しかし、そんな容姿に似合わず、大の甘党という一面がありました。

鍋いっぱいに特製の「島田汁粉」を作るのですが、砂糖を大量に使ったこの汁粉を食べられる隊士は他にはいませんでした。

性格も大柄なのに機敏な働きをするように、戊辰戦争では永倉新八と決死隊を組んで刀一本で突撃するような豪胆さを持ちながらも、諸士調役兼観察に相応しい細やかな気配りができる人物だったようです。

鳥羽伏見の戦いの後、江戸へ向かう船中で、怪我人の看護や介護を積極的に手伝う優しさも持ち合わせていました。

明治維新後の島田魁

名古屋で二年間の謹慎を言い渡された島田魁は、新選組時代を回想し、島田魁日記を書きました。
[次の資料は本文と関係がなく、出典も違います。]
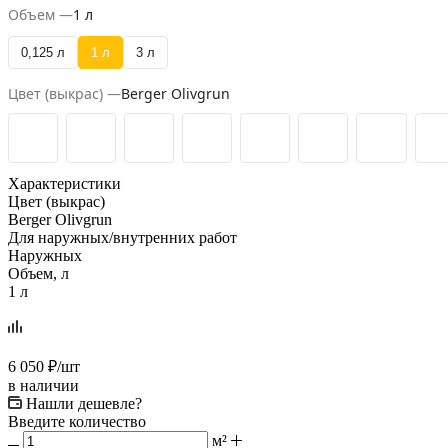
Объем —
1 л
0,125 л
1 л
3 л
Цвет (выкрас) —
Berger Olivgrun
Характеристики
Цвет (выкрас)
Berger Olivgrun
Для наружных/внутренних работ
Наружных
Объем, л
1 л
6 050
₽
/шт
в наличии
Нашли дешевле?
Введите количество
м²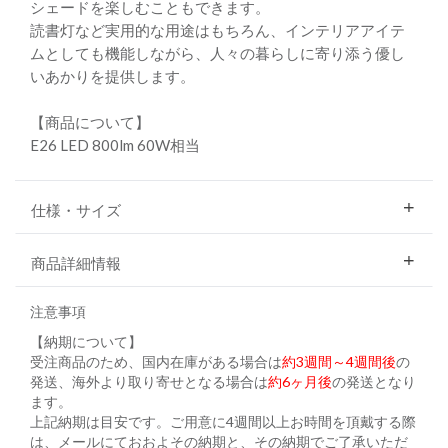
シェードを楽しむこともできます。
読書灯など実用的な用途はもちろん、インテリアアイテ
ムとしても機能しながら、人々の暮らしに寄り添う優し
いあかりを提供します。
【商品について】
E26 LED 800lm 60W相当
仕様・サイズ
商品詳細情報
注意事項
【納期について】
受注商品のため、国内在庫がある場合は
約3週間～4週間後
の
発送、海外より取り寄せとなる場合は
約6ヶ月後
の発送となり
ます。
上記納期は目安です。ご用意に4週間以上お時間を頂戴する際
は、メールにておおよその納期と、その納期でご了承いただ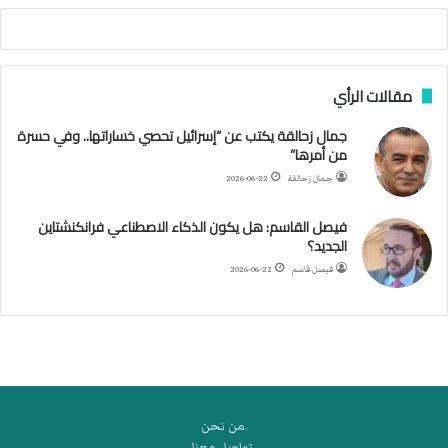
ة
ا
ل
س
مقالات الرأي
ف
ن
جمال زحالقة يكتب عن “إسرائيل تحصي خساراتها.. وفي حسرة
ف
من أمرها”
ي
م
جمال زحالقة
2026-06-22
ض
ي
فيصل القاسم: هل يكون الذكاء الاصطناعي فرانكنشتاين
ق
الجديد؟
ه
فيصل قاسم
2026-06-22
ر
م
ز
.من نحن
.تواصل معنا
現在、この島田魁日記は、永倉新八の回顧録とともに、新選組研究における貴重な資料となっています。

愛知県から放免を言い渡された後、妻の地元でもある京都に戻った島田魁は、西本願寺のすぐ傍に剣術道場を開きました。

明治時代になってから、新政府からの出仕要請が後を絶ちませんでしたが、島田魁は決して応じることはありませんでした。

しかし剣術道場の経営も振るわず、西本願寺の夜間警備員に就職しました。

西本願寺で倒れたこの日、島田魁は非番だったと言われています。

新選組隊士たちのため、毎日念仏を欠かすことがなかった島田魁は、非番でも西本願寺に足を運んでいたのかもしれません。